Activity -> Please count the lines in the data below that hold "open" and answer with the number by itself.

Records to process ->

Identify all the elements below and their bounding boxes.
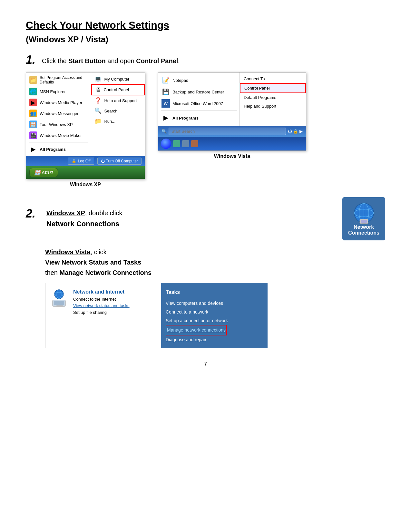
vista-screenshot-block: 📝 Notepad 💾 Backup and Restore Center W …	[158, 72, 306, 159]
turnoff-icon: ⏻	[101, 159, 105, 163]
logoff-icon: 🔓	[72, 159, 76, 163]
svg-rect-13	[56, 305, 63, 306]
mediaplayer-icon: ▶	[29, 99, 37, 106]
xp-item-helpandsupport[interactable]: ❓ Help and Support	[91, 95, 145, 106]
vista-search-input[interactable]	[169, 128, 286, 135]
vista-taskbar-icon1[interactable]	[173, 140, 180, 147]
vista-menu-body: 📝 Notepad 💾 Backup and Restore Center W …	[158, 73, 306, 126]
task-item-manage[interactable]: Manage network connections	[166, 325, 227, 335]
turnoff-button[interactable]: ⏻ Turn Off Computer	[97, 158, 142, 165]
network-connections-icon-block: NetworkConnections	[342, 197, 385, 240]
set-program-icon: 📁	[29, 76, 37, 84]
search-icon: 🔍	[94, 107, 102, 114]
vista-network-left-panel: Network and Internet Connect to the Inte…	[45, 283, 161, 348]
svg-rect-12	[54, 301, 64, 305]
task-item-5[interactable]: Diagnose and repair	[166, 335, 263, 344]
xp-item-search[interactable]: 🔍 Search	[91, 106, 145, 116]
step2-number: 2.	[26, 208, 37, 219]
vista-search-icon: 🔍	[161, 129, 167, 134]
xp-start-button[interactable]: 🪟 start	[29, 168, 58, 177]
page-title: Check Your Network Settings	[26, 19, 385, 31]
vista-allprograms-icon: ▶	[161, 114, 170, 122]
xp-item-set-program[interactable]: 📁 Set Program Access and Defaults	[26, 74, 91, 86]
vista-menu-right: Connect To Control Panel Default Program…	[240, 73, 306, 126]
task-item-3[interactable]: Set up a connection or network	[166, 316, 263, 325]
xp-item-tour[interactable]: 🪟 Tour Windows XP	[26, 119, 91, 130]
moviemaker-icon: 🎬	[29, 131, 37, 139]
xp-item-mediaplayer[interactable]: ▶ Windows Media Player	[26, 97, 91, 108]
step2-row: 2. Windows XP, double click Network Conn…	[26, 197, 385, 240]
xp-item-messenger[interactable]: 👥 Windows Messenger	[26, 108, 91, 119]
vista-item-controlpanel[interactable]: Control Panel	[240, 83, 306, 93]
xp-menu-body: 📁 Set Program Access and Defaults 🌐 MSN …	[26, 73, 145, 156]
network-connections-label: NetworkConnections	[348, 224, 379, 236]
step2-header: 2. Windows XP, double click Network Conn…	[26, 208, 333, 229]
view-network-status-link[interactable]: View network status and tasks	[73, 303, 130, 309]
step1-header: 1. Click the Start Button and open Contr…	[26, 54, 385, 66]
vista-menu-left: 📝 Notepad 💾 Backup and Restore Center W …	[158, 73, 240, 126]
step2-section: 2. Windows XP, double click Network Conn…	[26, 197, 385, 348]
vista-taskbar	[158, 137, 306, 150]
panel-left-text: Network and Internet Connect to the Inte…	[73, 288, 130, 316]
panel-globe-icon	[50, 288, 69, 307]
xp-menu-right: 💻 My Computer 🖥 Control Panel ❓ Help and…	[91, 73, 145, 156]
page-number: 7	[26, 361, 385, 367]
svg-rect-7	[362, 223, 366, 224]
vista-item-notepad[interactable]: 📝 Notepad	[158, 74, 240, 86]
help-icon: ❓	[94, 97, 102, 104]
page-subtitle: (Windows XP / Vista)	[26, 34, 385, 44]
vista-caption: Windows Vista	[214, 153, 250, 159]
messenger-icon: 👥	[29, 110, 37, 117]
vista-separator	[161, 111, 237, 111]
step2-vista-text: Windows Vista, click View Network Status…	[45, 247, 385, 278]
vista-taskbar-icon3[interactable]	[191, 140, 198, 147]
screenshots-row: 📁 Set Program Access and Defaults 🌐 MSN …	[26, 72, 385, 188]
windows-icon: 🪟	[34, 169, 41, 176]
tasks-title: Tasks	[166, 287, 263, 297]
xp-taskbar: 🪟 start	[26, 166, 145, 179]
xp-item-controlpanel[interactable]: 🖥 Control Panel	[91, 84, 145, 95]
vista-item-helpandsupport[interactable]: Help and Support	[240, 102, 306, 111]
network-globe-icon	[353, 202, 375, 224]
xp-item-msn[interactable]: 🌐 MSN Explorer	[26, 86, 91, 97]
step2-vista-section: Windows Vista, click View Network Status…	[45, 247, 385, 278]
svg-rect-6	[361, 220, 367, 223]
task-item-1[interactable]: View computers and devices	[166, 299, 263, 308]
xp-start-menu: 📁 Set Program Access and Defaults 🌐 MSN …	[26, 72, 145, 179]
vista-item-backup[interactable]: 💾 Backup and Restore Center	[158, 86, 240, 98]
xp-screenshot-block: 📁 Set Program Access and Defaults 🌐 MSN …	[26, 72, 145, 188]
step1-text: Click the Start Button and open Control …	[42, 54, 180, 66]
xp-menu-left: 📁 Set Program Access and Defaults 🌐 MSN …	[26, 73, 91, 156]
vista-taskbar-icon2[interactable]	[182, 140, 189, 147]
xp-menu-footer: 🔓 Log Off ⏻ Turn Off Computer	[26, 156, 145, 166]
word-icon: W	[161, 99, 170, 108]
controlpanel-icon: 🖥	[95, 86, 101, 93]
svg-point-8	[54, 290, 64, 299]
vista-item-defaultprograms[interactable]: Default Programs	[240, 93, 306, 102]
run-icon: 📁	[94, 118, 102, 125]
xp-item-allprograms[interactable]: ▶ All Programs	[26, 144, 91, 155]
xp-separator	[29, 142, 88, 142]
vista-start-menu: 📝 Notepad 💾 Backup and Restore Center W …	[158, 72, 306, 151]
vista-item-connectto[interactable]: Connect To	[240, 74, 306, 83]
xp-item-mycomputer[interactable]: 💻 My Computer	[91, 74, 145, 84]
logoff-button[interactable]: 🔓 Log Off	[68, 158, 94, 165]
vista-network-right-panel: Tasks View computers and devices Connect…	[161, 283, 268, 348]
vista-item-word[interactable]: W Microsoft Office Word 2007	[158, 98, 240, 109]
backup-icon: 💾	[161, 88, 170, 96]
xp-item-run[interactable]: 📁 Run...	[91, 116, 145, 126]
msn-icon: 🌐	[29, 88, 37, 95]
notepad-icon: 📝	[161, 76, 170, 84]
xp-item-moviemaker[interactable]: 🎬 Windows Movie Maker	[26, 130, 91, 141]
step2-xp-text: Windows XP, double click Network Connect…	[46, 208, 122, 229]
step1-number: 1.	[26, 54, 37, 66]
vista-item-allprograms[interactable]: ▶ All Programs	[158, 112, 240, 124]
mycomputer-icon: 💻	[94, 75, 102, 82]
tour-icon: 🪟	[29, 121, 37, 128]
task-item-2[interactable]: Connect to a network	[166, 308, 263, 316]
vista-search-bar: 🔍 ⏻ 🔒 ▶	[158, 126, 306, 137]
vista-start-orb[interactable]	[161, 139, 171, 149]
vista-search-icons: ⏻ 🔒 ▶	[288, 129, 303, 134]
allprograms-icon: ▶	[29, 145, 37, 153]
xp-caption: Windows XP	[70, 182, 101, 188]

Written reply -> 2